The response must hold only the lines from the line containing "Segment left iliac" through the end of the listing, exactly as written.
____________
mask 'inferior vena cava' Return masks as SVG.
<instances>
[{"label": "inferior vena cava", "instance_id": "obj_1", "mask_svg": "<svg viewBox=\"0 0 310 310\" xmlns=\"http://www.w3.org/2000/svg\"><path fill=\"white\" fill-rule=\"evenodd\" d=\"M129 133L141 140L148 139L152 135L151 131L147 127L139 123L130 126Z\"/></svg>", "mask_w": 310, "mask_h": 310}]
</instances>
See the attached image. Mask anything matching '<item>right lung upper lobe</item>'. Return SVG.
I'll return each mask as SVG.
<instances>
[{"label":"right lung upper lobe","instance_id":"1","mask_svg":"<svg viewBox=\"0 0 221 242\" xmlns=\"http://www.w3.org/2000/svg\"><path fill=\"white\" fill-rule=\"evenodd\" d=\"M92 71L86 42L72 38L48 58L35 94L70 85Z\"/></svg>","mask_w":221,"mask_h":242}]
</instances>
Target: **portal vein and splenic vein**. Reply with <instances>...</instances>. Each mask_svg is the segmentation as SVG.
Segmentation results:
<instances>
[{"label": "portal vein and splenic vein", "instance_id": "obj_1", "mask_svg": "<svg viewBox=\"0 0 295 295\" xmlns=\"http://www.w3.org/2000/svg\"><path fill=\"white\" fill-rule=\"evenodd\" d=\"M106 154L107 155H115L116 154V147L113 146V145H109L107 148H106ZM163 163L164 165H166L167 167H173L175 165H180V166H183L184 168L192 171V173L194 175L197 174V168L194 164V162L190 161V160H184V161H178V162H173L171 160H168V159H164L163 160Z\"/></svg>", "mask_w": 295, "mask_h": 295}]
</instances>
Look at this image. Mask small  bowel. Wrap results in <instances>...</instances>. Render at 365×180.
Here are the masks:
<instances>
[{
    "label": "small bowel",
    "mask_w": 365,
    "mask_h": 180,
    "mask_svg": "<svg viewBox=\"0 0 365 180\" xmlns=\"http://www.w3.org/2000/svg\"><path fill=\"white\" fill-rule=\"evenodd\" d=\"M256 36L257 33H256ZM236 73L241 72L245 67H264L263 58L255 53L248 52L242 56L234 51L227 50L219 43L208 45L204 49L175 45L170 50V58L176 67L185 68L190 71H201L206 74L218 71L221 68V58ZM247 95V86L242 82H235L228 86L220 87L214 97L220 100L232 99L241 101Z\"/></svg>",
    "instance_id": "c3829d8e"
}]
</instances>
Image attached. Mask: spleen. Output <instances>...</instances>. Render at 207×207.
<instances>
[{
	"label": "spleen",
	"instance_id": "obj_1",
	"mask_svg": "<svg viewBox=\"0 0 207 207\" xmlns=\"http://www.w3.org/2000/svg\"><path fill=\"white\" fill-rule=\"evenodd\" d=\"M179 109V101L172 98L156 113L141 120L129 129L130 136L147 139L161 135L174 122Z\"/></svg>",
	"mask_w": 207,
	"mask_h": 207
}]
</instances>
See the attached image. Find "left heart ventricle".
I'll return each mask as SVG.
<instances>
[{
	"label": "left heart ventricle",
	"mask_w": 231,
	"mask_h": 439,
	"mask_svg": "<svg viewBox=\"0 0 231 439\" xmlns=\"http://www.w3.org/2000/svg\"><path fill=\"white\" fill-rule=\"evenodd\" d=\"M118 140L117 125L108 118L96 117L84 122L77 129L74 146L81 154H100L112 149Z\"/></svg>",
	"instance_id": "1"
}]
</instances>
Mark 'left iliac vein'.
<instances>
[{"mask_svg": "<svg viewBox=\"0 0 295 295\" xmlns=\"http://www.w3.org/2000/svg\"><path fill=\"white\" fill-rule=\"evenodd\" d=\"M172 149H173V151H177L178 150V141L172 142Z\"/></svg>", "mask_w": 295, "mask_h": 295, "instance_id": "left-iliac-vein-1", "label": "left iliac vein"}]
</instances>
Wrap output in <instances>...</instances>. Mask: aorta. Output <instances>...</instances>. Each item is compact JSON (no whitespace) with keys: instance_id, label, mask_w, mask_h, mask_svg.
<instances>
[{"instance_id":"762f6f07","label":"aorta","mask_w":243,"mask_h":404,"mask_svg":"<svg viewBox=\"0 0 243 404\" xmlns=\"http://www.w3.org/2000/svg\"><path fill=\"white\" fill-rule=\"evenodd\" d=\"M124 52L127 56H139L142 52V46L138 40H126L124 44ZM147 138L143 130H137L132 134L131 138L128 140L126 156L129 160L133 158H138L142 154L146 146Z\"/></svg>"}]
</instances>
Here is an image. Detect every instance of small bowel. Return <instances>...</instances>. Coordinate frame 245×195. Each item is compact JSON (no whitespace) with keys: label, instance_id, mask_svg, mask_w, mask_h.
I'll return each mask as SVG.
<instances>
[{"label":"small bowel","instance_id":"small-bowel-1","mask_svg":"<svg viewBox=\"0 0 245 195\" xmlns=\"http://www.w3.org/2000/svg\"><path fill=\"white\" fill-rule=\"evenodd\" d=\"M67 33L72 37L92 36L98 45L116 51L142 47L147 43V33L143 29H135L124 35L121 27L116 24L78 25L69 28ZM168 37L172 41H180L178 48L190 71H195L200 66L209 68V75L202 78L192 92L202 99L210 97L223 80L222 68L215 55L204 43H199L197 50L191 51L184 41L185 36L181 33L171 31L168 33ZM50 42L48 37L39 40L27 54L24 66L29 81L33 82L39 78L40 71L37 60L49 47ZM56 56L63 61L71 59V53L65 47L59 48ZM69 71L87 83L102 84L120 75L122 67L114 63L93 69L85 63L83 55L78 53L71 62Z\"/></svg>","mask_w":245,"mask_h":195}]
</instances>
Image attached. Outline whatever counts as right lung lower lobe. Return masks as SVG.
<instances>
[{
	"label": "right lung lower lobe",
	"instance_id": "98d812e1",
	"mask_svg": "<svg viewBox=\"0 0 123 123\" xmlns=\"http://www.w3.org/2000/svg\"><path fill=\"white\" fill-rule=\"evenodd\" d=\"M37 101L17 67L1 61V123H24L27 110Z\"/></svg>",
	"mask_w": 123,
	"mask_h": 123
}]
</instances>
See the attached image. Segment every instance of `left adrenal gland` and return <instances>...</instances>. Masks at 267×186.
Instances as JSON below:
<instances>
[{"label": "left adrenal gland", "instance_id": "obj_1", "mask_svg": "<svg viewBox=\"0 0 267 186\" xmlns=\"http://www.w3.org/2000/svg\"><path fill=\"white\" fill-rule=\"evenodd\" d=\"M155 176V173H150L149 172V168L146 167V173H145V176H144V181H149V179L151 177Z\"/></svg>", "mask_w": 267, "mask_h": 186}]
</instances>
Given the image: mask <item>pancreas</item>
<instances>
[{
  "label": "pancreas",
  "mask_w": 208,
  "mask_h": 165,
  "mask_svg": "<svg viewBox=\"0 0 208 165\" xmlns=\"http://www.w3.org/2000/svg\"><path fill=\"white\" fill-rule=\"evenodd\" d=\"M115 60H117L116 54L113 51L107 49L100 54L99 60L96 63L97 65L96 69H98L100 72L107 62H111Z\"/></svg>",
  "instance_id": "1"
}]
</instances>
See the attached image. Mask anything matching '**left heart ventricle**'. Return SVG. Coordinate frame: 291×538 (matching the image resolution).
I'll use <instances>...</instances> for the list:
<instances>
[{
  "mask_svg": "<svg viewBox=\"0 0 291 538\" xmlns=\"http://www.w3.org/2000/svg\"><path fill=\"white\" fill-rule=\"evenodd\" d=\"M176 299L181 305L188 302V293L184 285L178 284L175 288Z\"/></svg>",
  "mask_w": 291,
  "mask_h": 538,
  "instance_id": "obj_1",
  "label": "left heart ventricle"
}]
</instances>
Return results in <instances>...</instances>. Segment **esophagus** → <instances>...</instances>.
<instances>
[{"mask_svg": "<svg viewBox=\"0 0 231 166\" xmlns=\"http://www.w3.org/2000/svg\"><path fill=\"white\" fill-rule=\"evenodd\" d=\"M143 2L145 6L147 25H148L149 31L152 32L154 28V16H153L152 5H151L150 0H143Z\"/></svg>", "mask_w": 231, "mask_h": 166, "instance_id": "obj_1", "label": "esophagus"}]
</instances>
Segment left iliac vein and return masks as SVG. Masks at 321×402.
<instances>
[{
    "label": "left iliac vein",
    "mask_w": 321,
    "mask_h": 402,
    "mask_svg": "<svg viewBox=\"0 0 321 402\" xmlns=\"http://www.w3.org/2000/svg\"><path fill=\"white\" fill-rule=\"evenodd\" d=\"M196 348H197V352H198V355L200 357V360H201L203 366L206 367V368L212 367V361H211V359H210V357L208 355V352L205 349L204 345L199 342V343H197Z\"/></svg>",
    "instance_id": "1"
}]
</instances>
____________
→ Exercise answer
Segment left iliac vein and return masks as SVG. Masks at 321×402.
<instances>
[{
    "label": "left iliac vein",
    "mask_w": 321,
    "mask_h": 402,
    "mask_svg": "<svg viewBox=\"0 0 321 402\" xmlns=\"http://www.w3.org/2000/svg\"><path fill=\"white\" fill-rule=\"evenodd\" d=\"M196 348H197V352H198V355L200 357V360H201L203 366L206 367V368L212 367V361H211V359H210V357L208 355V352L205 349L204 345L199 342V343H197Z\"/></svg>",
    "instance_id": "1"
}]
</instances>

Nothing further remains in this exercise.